Quatre ans après l’acquisition-réservation des logements sociaux de Bikélé, dont la réalisation est assurée par la Société nationale des logements sociaux (SNLS), les clients ne sont toujours pas entrés en possession de leurs biens. Avec Gabonreview, le président du collectif des acquéreurs-réservataires de ces logements revient sur les contours de cette épineuse affaire.

Klaus Oleri, président du collectif des acquéreurs-réservataires des logements sociaux de Bikélé, le 15 septembre 2018 à Libreville. © Gabonreview

Gabonreview : Quel est le point de la situation ?

Klaus Oleri : En 2014, l’Etat a construit des maisons sur le site de Bikélé et nous avons sollicité l’acquisition de celles-ci. Certains ont choisi la location-vente et d’autres, la vente directe. Et depuis quatre ans, nous attendons. Ceux qui ont choisi la location-vente ont fait des apports, avec un minimum exigé d’un million de francs CFA. Ceux qui ont préféré la vente directe ont payé des maisons cash. Dans ce lot, certains ont contracté des emprunts auprès des banques. Du coup, ces derniers aujourd’hui supportent deux charges : le paiement de leurs loyers et le remboursement des crédits. Nous sommes dans cette situation depuis quatre ans. En mars 2018, nous avons créé le collectif pour interpeler les gouvernants pour qu’il regarde de plus près notre situation. Car, lorsque nous signions les contrats de réservation ou d’achat, il y a quatre ans, les maisons devaient être livrées six mois plus tard. Or, il n’y a toujours rien à ce jour. A un moment donné, nous disons qu’il faut que ça s’arrête.
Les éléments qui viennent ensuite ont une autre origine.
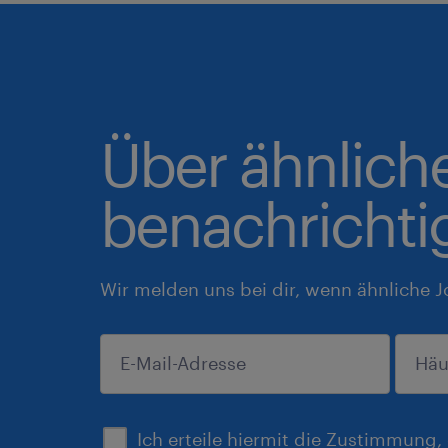
Über ähnlich
benachrichti
Wir melden uns bei dir, wenn ähnliche J
einreichen
Ich erteile hiermit die Zustimmung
Des propositions ont-elles été faites au gouvernement ?

Oui, nous en avons fait deux. La première proposition a été de demander à la SNLS de nous remettre les maisons en l’état, certaines étant achevées à plus de 90%. Nous nous engagions à rembourser les coûts des travaux à ce niveau de réalisation, et achever les maisons à nos frais. Ce qu’a refusé la SNLS, qui nous a assuré qu’elle chercherait des partenaires pour terminer les maisons. Nous étions là au mois de mars. Aujourd’hui, nous sommes en septembre et toujours rien. Ceci est d’autant plus surprenant qu’en avril 2018, le patron de la SNLS avait promis terminer les maisons en décembre de la même année ; avec les premières livraisons en août 2018. Nous sommes allés vérifier sur le site et rien n’a été fait.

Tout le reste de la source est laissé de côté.